## [Supplied data]
╭──

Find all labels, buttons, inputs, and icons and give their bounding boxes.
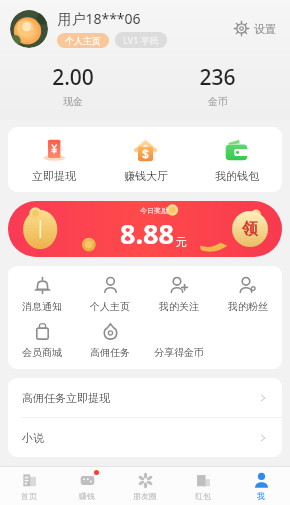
button[interactable]: 设置 (230, 17, 280, 40)
button[interactable]: 高佣任务立即提现 (8, 378, 282, 417)
staticText: 8.88 (120, 215, 174, 252)
staticText: 朋友圈 (133, 491, 157, 501)
staticText: 首页 (21, 491, 37, 501)
staticText: 赚钱大厅 (124, 169, 168, 183)
button[interactable]: 个人主页 (57, 33, 109, 48)
button[interactable]: 会员商城 (8, 322, 76, 359)
staticText: 红包 (195, 491, 211, 501)
staticText: LV1 平民 (123, 34, 159, 46)
staticText: 2.00 (52, 63, 94, 92)
staticText: 立即提现 (32, 169, 76, 183)
button[interactable]: 我的粉丝 (213, 276, 282, 313)
staticText: 高佣任务 (90, 346, 130, 359)
staticText: 高佣任务立即提现 (22, 391, 110, 405)
staticText: 今日奖励 (140, 206, 168, 215)
button[interactable]: 红包 (174, 467, 232, 505)
staticText: 236 (199, 63, 236, 92)
button[interactable]: 高佣任务 (76, 322, 144, 359)
button[interactable]: LV1 平民 (115, 32, 167, 48)
staticText: 元 (176, 235, 187, 249)
button[interactable]: Avatar (10, 10, 48, 48)
staticText: 金币 (208, 95, 228, 108)
button[interactable]: 领取 (232, 211, 268, 247)
staticText: 小说 (22, 431, 44, 445)
button[interactable]: 首页 (0, 467, 58, 505)
button[interactable]: 赚钱大厅 (100, 127, 191, 192)
staticText: 我 (257, 491, 265, 501)
staticText: 消息通知 (22, 300, 62, 313)
staticText: 我的钱包 (215, 169, 259, 183)
staticText: 赚钱 (79, 491, 95, 501)
button[interactable]: 朋友圈 (116, 467, 174, 505)
staticText: 现金 (63, 95, 83, 108)
staticText: 用户18***06 (57, 9, 141, 28)
staticText: 会员商城 (22, 346, 62, 359)
button[interactable]: 立即提现 (8, 127, 100, 192)
staticText: 个人主页 (90, 300, 130, 313)
button[interactable]: 今日奖励 (8, 201, 282, 257)
staticText: 领 (242, 219, 258, 239)
button[interactable]: 2.00 (0, 63, 145, 108)
staticText: 我的粉丝 (228, 300, 268, 313)
button[interactable]: 赚钱 (58, 467, 116, 505)
button[interactable]: 分享得金币 (144, 322, 213, 359)
staticText: 个人主页 (65, 35, 101, 46)
button[interactable]: 我 (232, 467, 290, 505)
button[interactable]: 小说 (8, 418, 282, 457)
staticText: 设置 (254, 22, 276, 36)
button[interactable]: 我的关注 (144, 276, 213, 313)
button[interactable]: 个人主页 (76, 276, 144, 313)
button[interactable]: 消息通知 (8, 276, 76, 313)
button[interactable]: 我的钱包 (191, 127, 282, 192)
staticText: 我的关注 (159, 300, 199, 313)
button[interactable]: 236 (145, 63, 290, 108)
staticText: 分享得金币 (154, 346, 204, 359)
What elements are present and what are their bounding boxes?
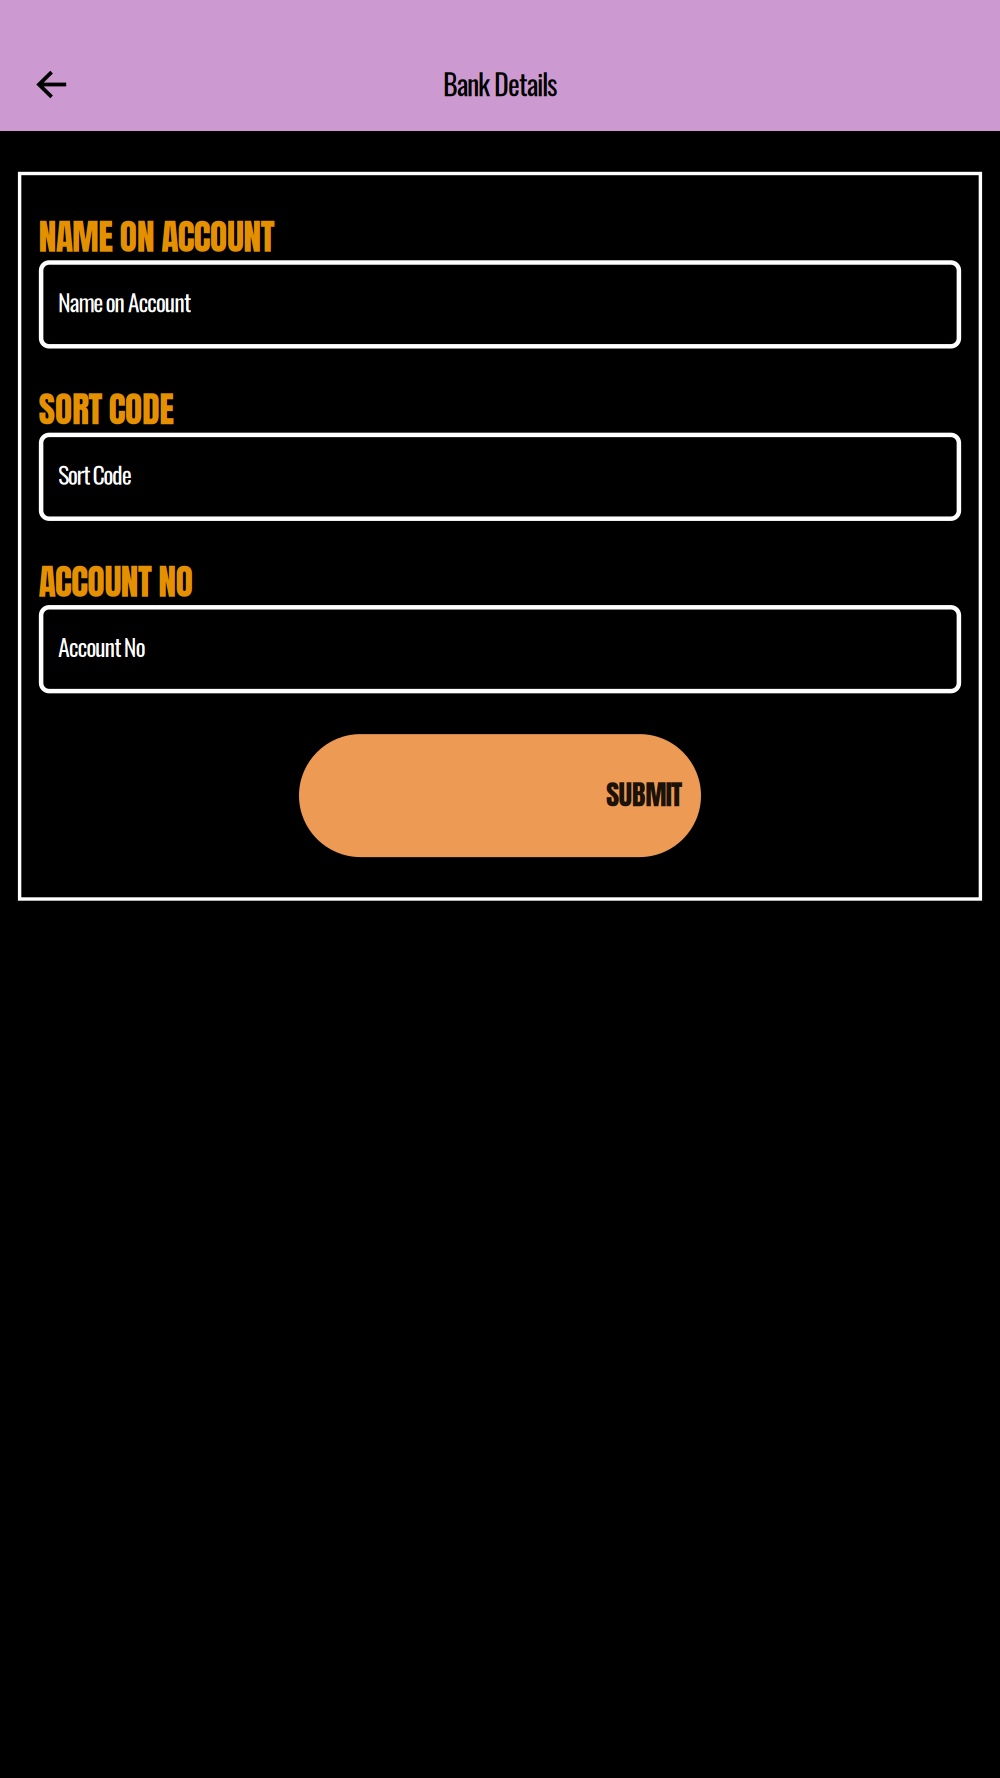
staticText: Bank Details [443, 63, 557, 104]
button[interactable]: Name on Account [41, 262, 959, 346]
staticText: Account No [58, 628, 145, 664]
staticText: NAME ON ACCOUNT [39, 210, 274, 264]
button[interactable]: Sort Code [41, 435, 959, 519]
staticText: SORT CODE [39, 382, 174, 436]
staticText: Name on Account [58, 284, 191, 319]
staticText: SUBMIT [606, 772, 682, 816]
staticText: ACCOUNT NO [39, 554, 193, 608]
staticText: Sort Code [58, 456, 132, 492]
button[interactable]: Back [0, 2, 88, 128]
button[interactable]: Account No [41, 607, 959, 691]
button[interactable]: SUBMIT [299, 734, 701, 857]
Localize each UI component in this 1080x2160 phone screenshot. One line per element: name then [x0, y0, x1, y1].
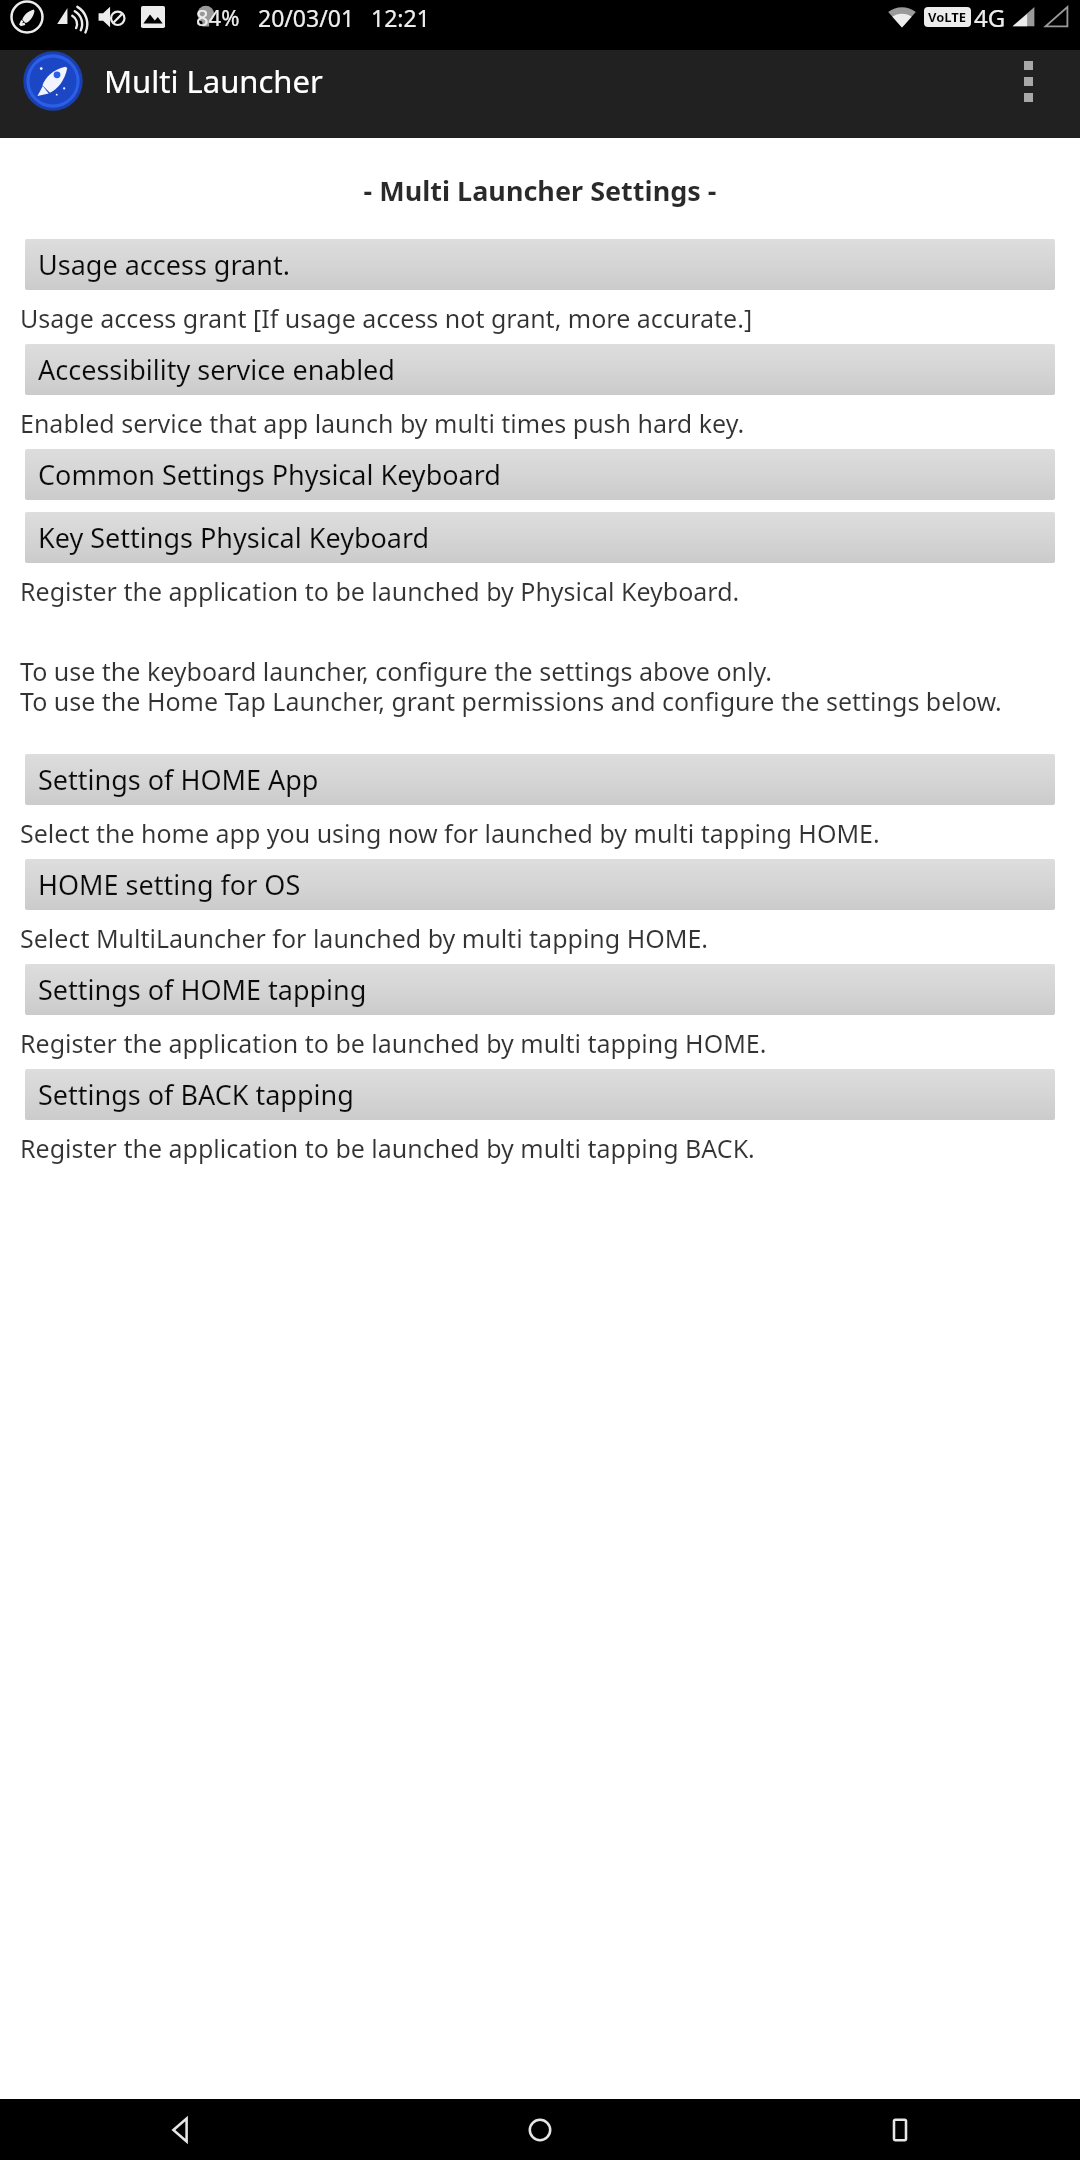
button[interactable]: Recents	[720, 2099, 1080, 2160]
staticText: Settings of BACK tapping	[38, 1076, 354, 1113]
staticText: 12:21	[371, 2, 430, 33]
button[interactable]: Usage access grant.	[25, 239, 1055, 290]
staticText: Register the application to be launched …	[20, 1131, 1064, 1165]
staticText: Register the application to be launched …	[20, 1026, 1064, 1060]
staticText: To use the keyboard launcher, configure …	[20, 654, 1064, 719]
button[interactable]: Home	[360, 2099, 720, 2160]
staticText: Usage access grant [If usage access not …	[20, 301, 1064, 335]
staticText: Key Settings Physical Keyboard	[38, 519, 430, 556]
staticText: Settings of HOME tapping	[38, 971, 367, 1008]
staticText: Settings of HOME App	[38, 761, 319, 798]
button[interactable]: Settings of HOME tapping	[25, 964, 1055, 1015]
staticText: - Multi Launcher Settings -	[0, 172, 1080, 209]
staticText: Select MultiLauncher for launched by mul…	[20, 921, 1064, 955]
staticText: Multi Launcher	[104, 60, 323, 102]
button[interactable]: Settings of BACK tapping	[25, 1069, 1055, 1120]
staticText: Usage access grant.	[38, 246, 290, 283]
button[interactable]: Settings of HOME App	[25, 754, 1055, 805]
staticText: Accessibility service enabled	[38, 351, 395, 388]
staticText: VoLTE	[928, 8, 967, 26]
button[interactable]: More options	[1000, 53, 1056, 109]
staticText: 20/03/01	[258, 2, 355, 33]
button[interactable]: Back	[0, 2099, 360, 2160]
button[interactable]: Key Settings Physical Keyboard	[25, 512, 1055, 563]
staticText: Common Settings Physical Keyboard	[38, 456, 501, 493]
staticText: HOME setting for OS	[38, 866, 301, 903]
button[interactable]: Common Settings Physical Keyboard	[25, 449, 1055, 500]
staticText: Enabled service that app launch by multi…	[20, 406, 1064, 440]
button[interactable]: Accessibility service enabled	[25, 344, 1055, 395]
staticText: Register the application to be launched …	[20, 574, 1064, 608]
button[interactable]: HOME setting for OS	[25, 859, 1055, 910]
staticText: Select the home app you using now for la…	[20, 816, 1064, 850]
staticText: 4G	[974, 1, 1006, 34]
staticText: 84%	[196, 2, 240, 32]
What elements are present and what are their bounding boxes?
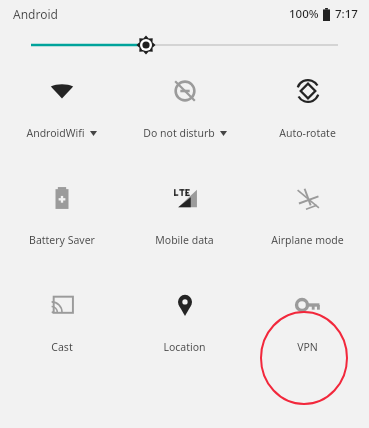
staticText: Mobile data [155, 233, 214, 247]
staticText: Auto-rotate [279, 126, 336, 140]
button[interactable]: VPN [246, 292, 369, 354]
staticText: 7:17 [335, 6, 358, 22]
button[interactable]: Battery Saver [0, 185, 123, 247]
button[interactable]: Airplane mode [246, 185, 369, 247]
staticText: Do not disturb [143, 126, 215, 140]
staticText: Airplane mode [271, 233, 344, 247]
button[interactable]: AndroidWifi [0, 78, 123, 140]
button[interactable]: Cast [0, 292, 123, 354]
button[interactable]: Mobile data [123, 185, 246, 247]
button[interactable]: Do not disturb [123, 78, 246, 140]
staticText: 100% [289, 6, 319, 22]
staticText: Cast [51, 340, 73, 354]
button[interactable]: Location [123, 292, 246, 354]
button[interactable]: Brightness [0, 28, 369, 62]
staticText: VPN [297, 340, 318, 354]
staticText: Battery Saver [29, 233, 95, 247]
button[interactable]: Auto-rotate [246, 78, 369, 140]
staticText: Location [163, 340, 206, 354]
staticText: Android [13, 6, 58, 22]
staticText: AndroidWifi [26, 126, 85, 140]
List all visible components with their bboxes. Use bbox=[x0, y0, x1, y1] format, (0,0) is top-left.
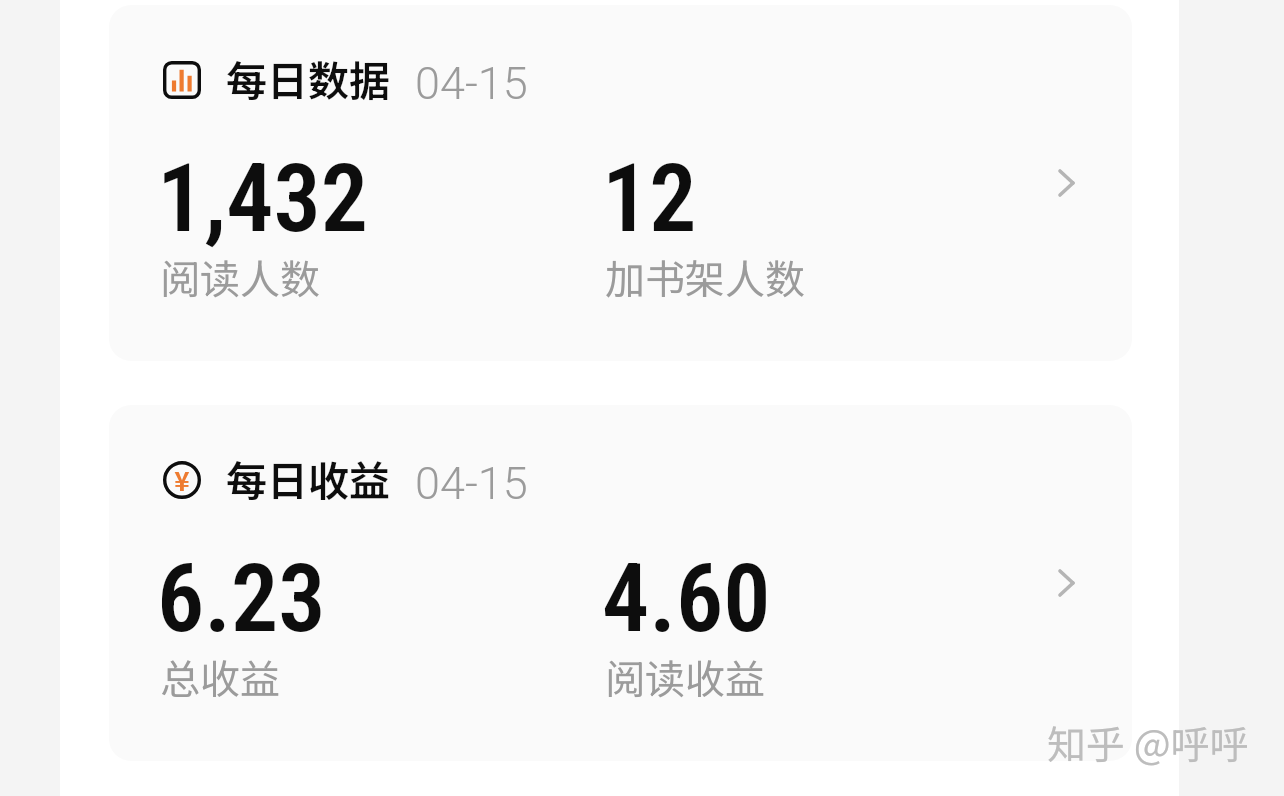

╰──

## [Activity]
Which lines of the listing contain the string "会员商城"? Copy every one of them.

## [Task answer]
button[interactable]: 会员商城 (8, 322, 76, 359)
staticText: 会员商城 (22, 346, 62, 359)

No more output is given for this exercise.